-------- DATASET

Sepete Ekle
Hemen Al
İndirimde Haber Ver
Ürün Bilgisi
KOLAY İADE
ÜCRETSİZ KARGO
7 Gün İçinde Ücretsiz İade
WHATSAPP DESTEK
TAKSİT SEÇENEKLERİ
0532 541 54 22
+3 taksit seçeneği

----------------
-------- DATASET

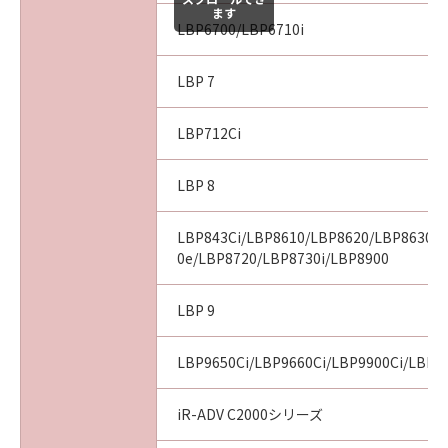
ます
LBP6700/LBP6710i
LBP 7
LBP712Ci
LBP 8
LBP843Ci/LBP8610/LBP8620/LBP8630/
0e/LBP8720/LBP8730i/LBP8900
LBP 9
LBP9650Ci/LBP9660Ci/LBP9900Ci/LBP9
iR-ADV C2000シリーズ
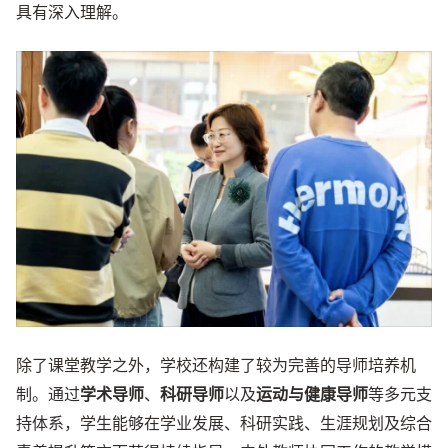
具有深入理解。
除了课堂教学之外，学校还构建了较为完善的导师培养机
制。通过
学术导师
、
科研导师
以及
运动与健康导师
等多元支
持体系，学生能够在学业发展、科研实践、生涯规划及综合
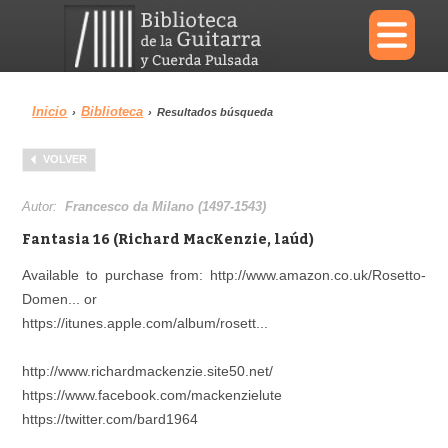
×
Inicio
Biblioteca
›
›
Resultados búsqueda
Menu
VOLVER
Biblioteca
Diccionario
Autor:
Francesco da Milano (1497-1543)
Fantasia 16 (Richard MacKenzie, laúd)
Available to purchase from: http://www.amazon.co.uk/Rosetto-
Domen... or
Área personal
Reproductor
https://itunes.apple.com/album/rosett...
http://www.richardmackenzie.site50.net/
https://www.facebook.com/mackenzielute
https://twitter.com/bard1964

----------------
-------- DATASET

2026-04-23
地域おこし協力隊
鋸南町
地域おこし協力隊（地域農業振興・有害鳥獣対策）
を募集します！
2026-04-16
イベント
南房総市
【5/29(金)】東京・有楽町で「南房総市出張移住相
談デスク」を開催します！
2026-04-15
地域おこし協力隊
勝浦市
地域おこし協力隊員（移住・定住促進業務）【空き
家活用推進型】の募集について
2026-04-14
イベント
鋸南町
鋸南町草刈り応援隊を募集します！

----------------

> TASK DIRECTIONS
Lines with "https": copy every one of them from the listing above.

> EXERCISE SOLUTION
https://itunes.apple.com/album/rosett...
https://www.facebook.com/mackenzielute
https://twitter.com/bard1964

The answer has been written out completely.